Bonus upgrades to viewing angles and blooming
But it is neither the colour subtlety nor the punch that have made me really excited about Sony’s new RGB LED technology. It’s actually what it does to off-axis viewing and backlight blooming that I think is most valuable – and the reason that I think it could end up surpassing OLED in the hearts of TV nerds like myself.
Sony had an ingenious way to demonstrate this: the backlight of the RGB LED prototype could be switched from its RGB mode to pure white. In RGB mode, the colours of the prototype were more vibrant, consistent and ‘full’ than they were from the Bravia 9, even when I was viewing the Bravia 9 straight on and the prototype at an angle. There was little to no discernible washing out of the image as I moved around the room. We’re talking near-OLED levels of consistency in terms of viewing angles.

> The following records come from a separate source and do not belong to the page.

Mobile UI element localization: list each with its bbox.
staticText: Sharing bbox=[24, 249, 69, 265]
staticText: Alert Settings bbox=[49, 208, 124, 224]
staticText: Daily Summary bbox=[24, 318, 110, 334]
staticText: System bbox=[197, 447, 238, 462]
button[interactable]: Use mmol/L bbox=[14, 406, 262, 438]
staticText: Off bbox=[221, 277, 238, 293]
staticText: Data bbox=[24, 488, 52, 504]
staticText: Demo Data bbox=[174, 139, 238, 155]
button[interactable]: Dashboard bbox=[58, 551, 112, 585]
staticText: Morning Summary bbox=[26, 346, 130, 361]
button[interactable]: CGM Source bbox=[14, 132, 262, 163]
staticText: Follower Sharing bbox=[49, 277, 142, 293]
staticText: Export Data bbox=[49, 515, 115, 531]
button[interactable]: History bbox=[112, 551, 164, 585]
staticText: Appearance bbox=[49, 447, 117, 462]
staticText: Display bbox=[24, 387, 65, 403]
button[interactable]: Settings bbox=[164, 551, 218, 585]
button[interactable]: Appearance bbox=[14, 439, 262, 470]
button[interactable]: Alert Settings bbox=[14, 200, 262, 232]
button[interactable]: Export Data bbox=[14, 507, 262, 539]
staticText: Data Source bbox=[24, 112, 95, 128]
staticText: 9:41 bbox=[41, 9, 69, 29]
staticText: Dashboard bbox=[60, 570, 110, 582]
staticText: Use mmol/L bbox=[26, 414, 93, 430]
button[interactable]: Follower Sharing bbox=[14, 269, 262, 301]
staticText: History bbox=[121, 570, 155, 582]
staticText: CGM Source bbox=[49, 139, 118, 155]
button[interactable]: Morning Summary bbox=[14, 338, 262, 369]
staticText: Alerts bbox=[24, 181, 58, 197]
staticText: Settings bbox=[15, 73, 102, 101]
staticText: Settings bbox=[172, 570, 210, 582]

To illustrate the part that the RGB backlight was playing here, Sony flicked it into white mode. Viewed straight on, the prototype’s picture barely changed, but when I stood at an angle, there was an immediate and substantial loss of colour volume and contrast, and the image became dull.
Part of the magic here isn’t that there’s no blooming at all, but that any bloom is in the colour of the object on screen, so (as demonstrated using a clip from Black Widow), a bright red light doesn’t have a distracting white halo – it has a natural, red glow.
The early verdict – and where does Sony go from here?

As should be very clear by now, I was hugely impressed by Sony’s RGB LED prototype. It’s true that Sony could have been masking some flaws (there was no demonstration in a pitch black room, for example), but the upgrades over the Bravia 9 and my beloved A95L were so stark, and the apparent downsides so hard to spot, that I can’t help but be really excited for the tech to go on sale.
But when will that be? And in what form?
Well, Sony isn’t being secretive about its desire to launch an RGB LED TV in 2026, but it is being coy about what the TV will be called and where it will sit in the range. Having seen it in action, though, I would be amazed if this didn’t become the new Bravia 10 flagship.
My instinct is that it will sit above the Bravia 9, which will continue to use Sony’s standard, home-grown Mini LED technology for the time being. But Sony clearly has big plans for RGB LED, and in the long run it could replace Mini LED and perhaps even OLED and QD-OLED throughout its range. I should be angst-ridden at that prospect – but I’m actually rather excited.